CHICAGO, Il. - Last week, Mohamed Nazar was sitting in a coffee shop with his friend, creating scenarios for a mannequin challenge he is filming on Nov. 26 in Chicago. It was in that moment that his friend received a hateful message on her Facebook feed. It was ageist and racist and xenophobic.

"I was with one of my friends who I was writing scenarios with," Nazar said. "This guy was like: 'go back to your country' - some total stranger who saw something on her page about a protest she had been to or something."

It was a real-life illustration for what Nazar is hoping his mannequin challenge will do.

Nazar is filming The American Dream mannequin challenge beginning at 9:30 a.m, Nov. 26 at Grant Park in Chicago. Participants are asked to meet at the Millenium Monument. Any changes will be posted to the Facebook event page.

"The biggest thing for me is the power of media and film and how it impacts people," he said. "As an artist, as a filmmaker, I want to impact people in a positive way because I can."

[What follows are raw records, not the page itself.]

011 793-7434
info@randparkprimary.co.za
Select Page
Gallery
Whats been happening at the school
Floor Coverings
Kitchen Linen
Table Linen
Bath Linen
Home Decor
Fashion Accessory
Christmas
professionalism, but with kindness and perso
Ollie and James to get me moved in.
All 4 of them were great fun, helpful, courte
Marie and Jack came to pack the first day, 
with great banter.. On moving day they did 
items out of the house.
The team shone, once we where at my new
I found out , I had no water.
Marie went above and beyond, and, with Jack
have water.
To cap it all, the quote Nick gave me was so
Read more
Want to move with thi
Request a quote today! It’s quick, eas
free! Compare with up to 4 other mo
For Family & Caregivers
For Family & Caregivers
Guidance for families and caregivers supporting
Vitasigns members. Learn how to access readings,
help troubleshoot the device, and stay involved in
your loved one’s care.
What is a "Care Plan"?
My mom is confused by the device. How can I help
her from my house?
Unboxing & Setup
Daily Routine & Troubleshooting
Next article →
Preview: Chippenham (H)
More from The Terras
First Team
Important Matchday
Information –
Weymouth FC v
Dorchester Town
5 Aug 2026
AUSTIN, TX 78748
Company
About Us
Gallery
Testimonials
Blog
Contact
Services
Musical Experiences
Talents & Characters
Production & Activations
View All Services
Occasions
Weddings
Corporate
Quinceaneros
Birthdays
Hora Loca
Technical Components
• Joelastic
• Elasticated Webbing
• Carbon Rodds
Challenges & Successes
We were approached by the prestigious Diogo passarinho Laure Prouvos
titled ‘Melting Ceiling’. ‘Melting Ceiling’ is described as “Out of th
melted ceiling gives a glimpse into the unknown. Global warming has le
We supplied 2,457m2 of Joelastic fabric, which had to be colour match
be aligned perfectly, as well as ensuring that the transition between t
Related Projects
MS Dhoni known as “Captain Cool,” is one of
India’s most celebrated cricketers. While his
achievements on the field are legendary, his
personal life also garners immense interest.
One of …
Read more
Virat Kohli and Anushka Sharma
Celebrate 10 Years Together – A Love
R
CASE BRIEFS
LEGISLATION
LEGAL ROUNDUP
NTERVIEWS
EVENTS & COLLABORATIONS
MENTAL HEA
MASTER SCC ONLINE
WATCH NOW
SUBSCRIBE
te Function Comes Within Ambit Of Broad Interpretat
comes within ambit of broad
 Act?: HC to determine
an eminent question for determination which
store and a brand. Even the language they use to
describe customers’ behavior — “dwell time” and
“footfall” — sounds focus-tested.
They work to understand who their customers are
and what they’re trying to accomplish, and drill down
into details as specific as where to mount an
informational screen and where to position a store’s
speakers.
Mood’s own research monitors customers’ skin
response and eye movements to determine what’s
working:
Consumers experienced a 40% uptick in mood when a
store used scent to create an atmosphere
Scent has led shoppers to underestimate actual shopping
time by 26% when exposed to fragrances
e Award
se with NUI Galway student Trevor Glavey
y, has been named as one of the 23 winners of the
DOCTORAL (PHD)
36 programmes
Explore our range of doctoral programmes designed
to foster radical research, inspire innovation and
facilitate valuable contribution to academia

The inspiration for filming his own mannequin challenge came when he watched "Black Lives Matter mannequin challenge" and was moved by the piece.

He felt like the use of film and art to move people, to make a political statement, was combined with a trending topic and that choice meant a larger audience.

It was like a different door was being opened on the conversation," he said. "I feel like they were able to reach a pool of people that they maybe did not have access to before."

Nazar was born in Iraq. And, despite his name, he is not Muslim. However, people presume he is all the time.

"Twice yesterday, people asked me if I was Muslim," he said. "It was totally random.

"It’s super surreal. Just being in a position where your name gives off that you would be a certain way but you are not."

Nazar is a veteran, having served in the United States military in Afghanistan. He will graduate from Columbia College in Chicago in December.

And despite being quite secure in who he is, he finds that others are not as readily available to accept him.

"I feel like there is a disappointment that you are not meeting their stereotypes," he said. "With a lot of other Arab people, I find myself disconnected being gay and not being Muslm.

"But in white America, I don’t fit in because I am brown."

His American Dream mannequin challenge is named as such because he sees the conflict in what people call the American Dream.

"I just thought the irony of it.," he said. "So many people come to America for opportunity.

"Growing up, my room was a walk-in closet. "It's just kind of like opening up a box of chocolates and realizing there are no chocolates in it."

What Nazar is hoping will happen on Saturday is that a large variety of people will come to Grant Park and he can create a mannequin challenge that will change perceptions and make a difference.

He wants people to come to the filming as they would in their everyday lives.

"If you are Muslim and you wear a hijab, come out wearing that," he said. "We want people to represent who they are, be true to themselves."

The scenarios he has planned for the story told in filming will be current and political.

"Essentially we want to represent the different minority groups that are being attacked throughout this (presidential) campaign," he said.

In an ideal world, Nazar would like to see his work have a direct effect on the Electoral College vote on Dec. 19. To that end, he expects the final project to be released within a week of filming.